“Memoir of War” is a French war movie directed by Emmanuel Finkiel. It is also known as “Memoir of Pain”. It was submitted by France for Best Foreign Language Film for the Oscars, but not selected. The title refers to a journal that the main character keeps. The movie is set in occupied Paris in 1944-45. Marguerite (Melanie Thierry) is alone due to her communist resistance husband Pierre who has been imprisoned by the Germans. She meets a Gestapo collaborator named Pierre (Benoit Magimel) who offers to help her make contact with her husband and lighten his treatment. He wants her to rat out the resistance cell she is involved with. Their relationship is strange. She refuses to give in to his advances, yet he does not get upset about this. As time goes on and her husband’s plight becomes more dire, the pressure mounts for her to collaborate.

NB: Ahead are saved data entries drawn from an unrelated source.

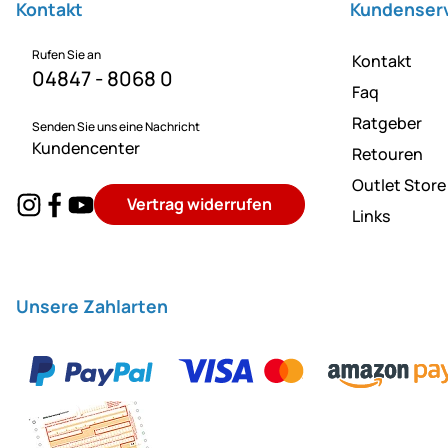
Kontakt
Kundenser
Rufen Sie an
Kontakt
04847 - 8068 0
Faq
Ratgeber
Senden Sie uns eine Nachricht
Kundencenter
Retouren
Outlet Store
Vertrag widerrufen
Links
Unsere Zahlarten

“Memoir of War” is dominated by Melanie Thierry. The camera loves her. There is a lot of soft focus, or maybe it was the cigarette smoke. There is a lot of smoking in this movie. Thierry is good, but not great and the character is not particularly appealing. You do feel for her as she waits for a husband who may not return. The journal allows for some narration by Marguerite that is nicely literary. It’s a long wait as the movie is overly long and tends to drag. The Resistance can be fodder for a good story, but “Memoir” does not mine the subgenre for an intriguing tale. Actually, it is not really a resistance movie. Marguerite hangs around on the periphery of the cell. She is not involved in any operations and the movie does not have any tense resistance operations. Instead, it concentrates on her weird relationship with Pierre. Unfortunately, the back and forth between them is unrealistic. We are conditioned to look upon collaborators as either despicable villains or people who are forced into a despicable situation. Pierre is neither. He apparently is under no pressure from his Gestapo bosses. He clearly wants to bed Marguerite, but not enough to push his weight around. Even more bizarre, the cell knows about Marguerite/Pierre and does not seem too concerned. She could get them all killed and they know she is desperate to help her husband. That’s one trusting group.
“Memoir of War” is a decent movie if you want to watch a war movie with your girl-friend or wife. It should provoke conversation along the lines of “what would you do if you were Marguerite?” But you might also argue over whether her relationship with Pierre makes any sense. It’s never good if people are leaving the theater shaking their heads. Or squirming in their seats waiting for Robert to return, already!